*WORK TO COMPLETE:* The copy must hold exactly the lines from the one with "Stay in touch" through the end of the listing below, and nothing else, with no pictures.

*INFORMATION:*
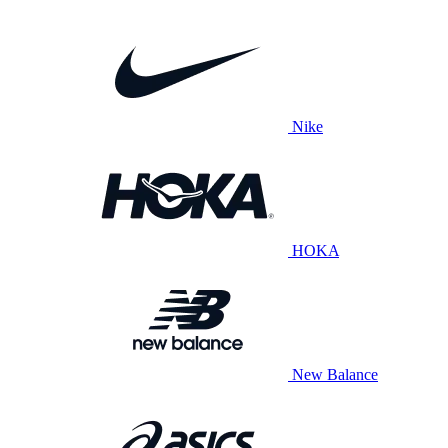
Nike
HOKA
New Balance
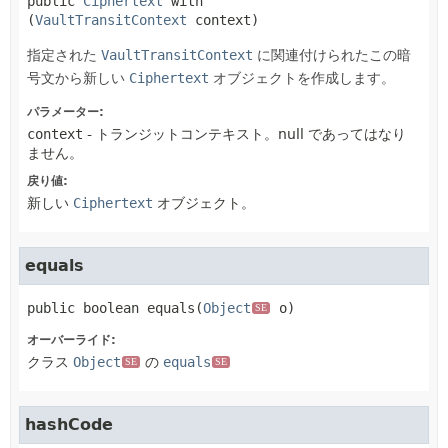
public
Ciphertext
with
(
VaultTransitContext
 context)
指定された
VaultTransitContext
に関連付けられたこの暗
号文から新しい
Ciphertext
オブジェクトを作成します。
パラメーター:
context
- トランジットコンテキスト。null であってはなり
ません。
戻り値:
新しい
Ciphertext
オブジェクト。
equals
public
boolean
equals
(
Object
 o)
SE
オーバーライド:
クラス
Object
の
equals
SE
SE
hashCode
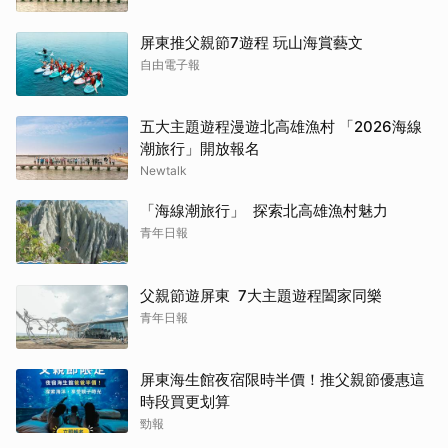
屏東推父親節7遊程 玩山海賞藝文
自由電子報
五大主題遊程漫遊北高雄漁村 「2026海線
潮旅行」開放報名
Newtalk
「海線潮旅行」 探索北高雄漁村魅力
青年日報
父親節遊屏東 7大主題遊程闔家同樂
青年日報
屏東海生館夜宿限時半價！推父親節優惠這
時段買更划算
勁報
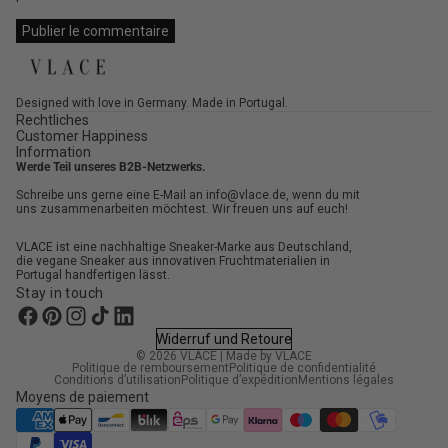
Publier le commentaire
Designed with love in Germany. Made in Portugal.
Rechtliches
Customer Happiness
Information
Werde Teil unseres B2B-Netzwerks.
Schreibe uns gerne eine E-Mail an info@vlace.de, wenn du mit
uns zusammenarbeiten möchtest. Wir freuen uns auf euch!
VLACE ist eine nachhaltige Sneaker-Marke aus Deutschland,
die vegane Sneaker aus innovativen Fruchtmaterialien in
Portugal handfertigen lässt.
Stay in touch
Widerruf und Retoure
© 2026
VLACE
|
Made by VLACE
Politique de remboursement
Politique de confidentialité
Conditions d’utilisation
Politique d’expédition
Mentions légales
Moyens de paiement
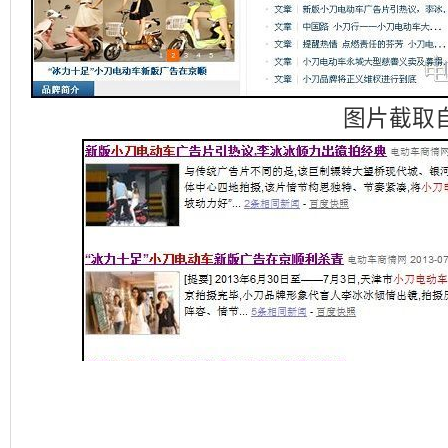
图片截取自电动车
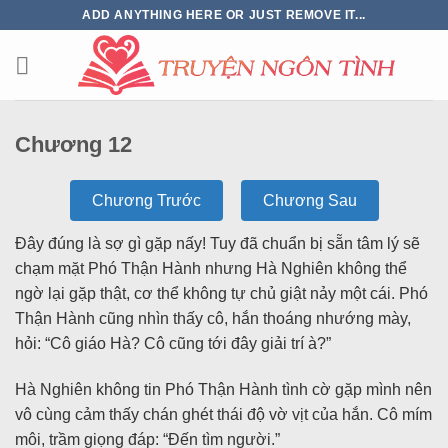
ADD ANYTHING HERE OR JUST REMOVE IT...
Chương 12
Chương Trước
Chương Sau
Đây đúng là sợ gì gặp nấy! Tuy đã chuẩn bị sẵn tâm lý sẽ
chạm mặt Phó Thận Hành nhưng Hà Nghiên không thể
ngờ lại gặp thật, cơ thể không tự chủ giật nảy một cái. Phó
Thận Hành cũng nhìn thấy cô, hắn thoáng nhướng mày,
hỏi: “Cô giáo Hà? Cô cũng tới đây giải trí à?”
Hà Nghiên không tin Phó Thận Hành tình cờ gặp mình nên
vô cùng cảm thấy chán ghét thái độ vờ vịt của hắn. Cô mím
môi, trầm giọng đáp: “Đến tìm người.”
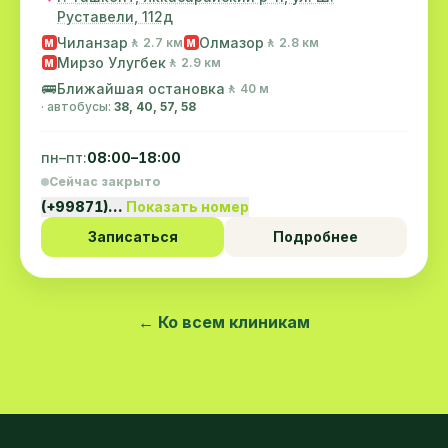
Руставели, 112д
Чиланзар
Олмазор
🚶 2.7 км
🚶 2.8 км
M
M
Мирзо Улугбек
🚶 2.9 км
M
🚌
Ближайшая остановка
🚶 40 м
· автобусы:
38, 40, 57, 58
пн–пт:
08:00–18:00
Сейчас закрыто
(+99871)…
Показать номер
Записаться
Подробнее
← Ко всем клиникам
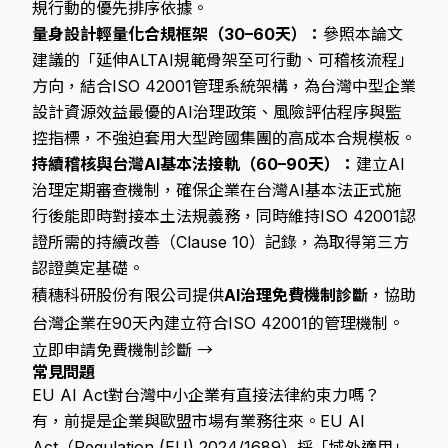
規行動的優先排序依據。
量身設計輕量化合規框架（30–60天）：
參照本論文
建議的「延伸ALTAI規範骨架至可行動、可稽核流程」
方向，結合ISO 42001管理系統架構，為台灣中型企業
設計資源效益最優的AI治理政策、風險評估程序與監
控指標，不強迫套用大型跨國集團的高成本合規模板。
持續稽核與台灣AI基本法接軌（60–90天）：
建立AI
治理定期審查機制，確保企業在台灣AI基本法正式施
行後能即時對接本土法規義務，同時維持ISO 42001認
證所需的持續改善（Clause 10）記錄，為取得第三方
認證奠定基礎。
積穗科研股份有限公司提供
AI治理免費機制診斷
，協助
台灣企業在90天內建立符合ISO 42001的管理機制。
立即申請免費機制診斷 →
常見問題
EU AI Act對台灣中小企業有直接法律約束力嗎？
有，前提是企業與歐盟市場有業務往來。EU AI
Act（Regulation (EU) 2024/1689）採「域外適用」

*FINISHED TASK:*
Stay in touch
Widerruf und Retoure
© 2026
VLACE
|
Made by VLACE
Politique de remboursement
Politique de confidentialité
Conditions d’utilisation
Politique d’expédition
Mentions légales
Moyens de paiement
图片截取自电动车
ADD ANYTHING HERE OR JUST REMOVE IT...
Chương 12
Chương Trước
Chương Sau
Đây đúng là sợ gì gặp nấy! Tuy đã chuẩn bị sẵn tâm lý sẽ
chạm mặt Phó Thận Hành nhưng Hà Nghiên không thể
ngờ lại gặp thật, cơ thể không tự chủ giật nảy một cái. Phó
Thận Hành cũng nhìn thấy cô, hắn thoáng nhướng mày,
hỏi: “Cô giáo Hà? Cô cũng tới đây giải trí à?”
Hà Nghiên không tin Phó Thận Hành tình cờ gặp mình nên
vô cùng cảm thấy chán ghét thái độ vờ vịt của hắn. Cô mím
môi, trầm giọng đáp: “Đến tìm người.”
Руставели, 112д
Чиланзар
Олмазор
🚶 2.7 км
🚶 2.8 км
M
M
Мирзо Улугбек
🚶 2.9 км
M
🚌
Ближайшая остановка
🚶 40 м
· автобусы:
38, 40, 57, 58
пн–пт:
08:00–18:00
Сейчас закрыто
(+99871)…
Показать номер
Записаться
Подробнее
← Ко всем клиникам
規行動的優先排序依據。
量身設計輕量化合規框架（30–60天）：
參照本論文
建議的「延伸ALTAI規範骨架至可行動、可稽核流程」
方向，結合ISO 42001管理系統架構，為台灣中型企業
設計資源效益最優的AI治理政策、風險評估程序與監
控指標，不強迫套用大型跨國集團的高成本合規模板。
持續稽核與台灣AI基本法接軌（60–90天）：
建立AI
治理定期審查機制，確保企業在台灣AI基本法正式施
行後能即時對接本土法規義務，同時維持ISO 42001認
證所需的持續改善（Clause 10）記錄，為取得第三方
認證奠定基礎。
積穗科研股份有限公司提供
AI治理免費機制診斷
，協助
台灣企業在90天內建立符合ISO 42001的管理機制。
立即申請免費機制診斷 →
常見問題
EU AI Act對台灣中小企業有直接法律約束力嗎？
有，前提是企業與歐盟市場有業務往來。EU AI
Act（Regulation (EU) 2024/1689）採「域外適用」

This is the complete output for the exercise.